Stored data entries
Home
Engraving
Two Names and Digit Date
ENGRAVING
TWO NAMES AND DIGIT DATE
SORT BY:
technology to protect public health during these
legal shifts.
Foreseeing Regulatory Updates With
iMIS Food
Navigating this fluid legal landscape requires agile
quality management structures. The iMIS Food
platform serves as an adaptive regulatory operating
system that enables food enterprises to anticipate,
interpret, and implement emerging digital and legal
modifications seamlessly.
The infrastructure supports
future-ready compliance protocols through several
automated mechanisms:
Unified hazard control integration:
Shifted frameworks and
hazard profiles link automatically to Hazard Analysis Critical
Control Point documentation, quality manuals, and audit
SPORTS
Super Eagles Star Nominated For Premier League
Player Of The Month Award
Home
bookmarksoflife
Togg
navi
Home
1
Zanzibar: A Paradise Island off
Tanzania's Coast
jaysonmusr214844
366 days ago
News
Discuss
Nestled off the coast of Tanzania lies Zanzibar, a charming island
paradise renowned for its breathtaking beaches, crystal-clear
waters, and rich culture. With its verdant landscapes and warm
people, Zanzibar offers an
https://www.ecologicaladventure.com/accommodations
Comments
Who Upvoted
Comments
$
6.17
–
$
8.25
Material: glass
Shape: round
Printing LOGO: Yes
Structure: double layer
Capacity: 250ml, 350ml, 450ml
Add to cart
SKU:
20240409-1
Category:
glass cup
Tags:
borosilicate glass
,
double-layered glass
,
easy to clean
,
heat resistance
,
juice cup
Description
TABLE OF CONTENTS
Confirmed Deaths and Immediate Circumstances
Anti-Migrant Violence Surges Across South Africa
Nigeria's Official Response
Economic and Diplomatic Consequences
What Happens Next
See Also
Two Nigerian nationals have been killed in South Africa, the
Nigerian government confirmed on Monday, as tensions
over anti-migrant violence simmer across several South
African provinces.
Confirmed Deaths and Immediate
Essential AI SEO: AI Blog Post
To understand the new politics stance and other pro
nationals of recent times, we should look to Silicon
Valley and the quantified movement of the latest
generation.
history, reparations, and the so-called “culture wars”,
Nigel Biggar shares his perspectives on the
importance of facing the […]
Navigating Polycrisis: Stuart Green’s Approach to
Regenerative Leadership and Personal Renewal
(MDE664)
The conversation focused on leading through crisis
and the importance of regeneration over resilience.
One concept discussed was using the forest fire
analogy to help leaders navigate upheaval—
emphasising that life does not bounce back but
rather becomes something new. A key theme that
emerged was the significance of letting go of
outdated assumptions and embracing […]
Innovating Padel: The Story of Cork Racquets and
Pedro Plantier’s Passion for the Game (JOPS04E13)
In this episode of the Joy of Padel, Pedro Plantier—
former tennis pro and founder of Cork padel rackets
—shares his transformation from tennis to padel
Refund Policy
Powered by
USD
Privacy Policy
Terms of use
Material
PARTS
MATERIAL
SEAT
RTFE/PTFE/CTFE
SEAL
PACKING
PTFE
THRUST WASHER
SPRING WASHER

=== THE PROBLEM ===
Only the lines from the one that contains "easy to clean" to the end of the entries above should be given again, exactly and in full.

=== WRITTEN REPLY ===
easy to clean
,
heat resistance
,
juice cup
Description
TABLE OF CONTENTS
Confirmed Deaths and Immediate Circumstances
Anti-Migrant Violence Surges Across South Africa
Nigeria's Official Response
Economic and Diplomatic Consequences
What Happens Next
See Also
Two Nigerian nationals have been killed in South Africa, the
Nigerian government confirmed on Monday, as tensions
over anti-migrant violence simmer across several South
African provinces.
Confirmed Deaths and Immediate
Essential AI SEO: AI Blog Post
To understand the new politics stance and other pro
nationals of recent times, we should look to Silicon
Valley and the quantified movement of the latest
generation.
history, reparations, and the so-called “culture wars”,
Nigel Biggar shares his perspectives on the
importance of facing the […]
Navigating Polycrisis: Stuart Green’s Approach to
Regenerative Leadership and Personal Renewal
(MDE664)
The conversation focused on leading through crisis
and the importance of regeneration over resilience.
One concept discussed was using the forest fire
analogy to help leaders navigate upheaval—
emphasising that life does not bounce back but
rather becomes something new. A key theme that
emerged was the significance of letting go of
outdated assumptions and embracing […]
Innovating Padel: The Story of Cork Racquets and
Pedro Plantier’s Passion for the Game (JOPS04E13)
In this episode of the Joy of Padel, Pedro Plantier—
former tennis pro and founder of Cork padel rackets
—shares his transformation from tennis to padel
Refund Policy
Powered by
USD
Privacy Policy
Terms of use
Material
PARTS
MATERIAL
SEAT
RTFE/PTFE/CTFE
SEAL
PACKING
PTFE
THRUST WASHER
SPRING WASHER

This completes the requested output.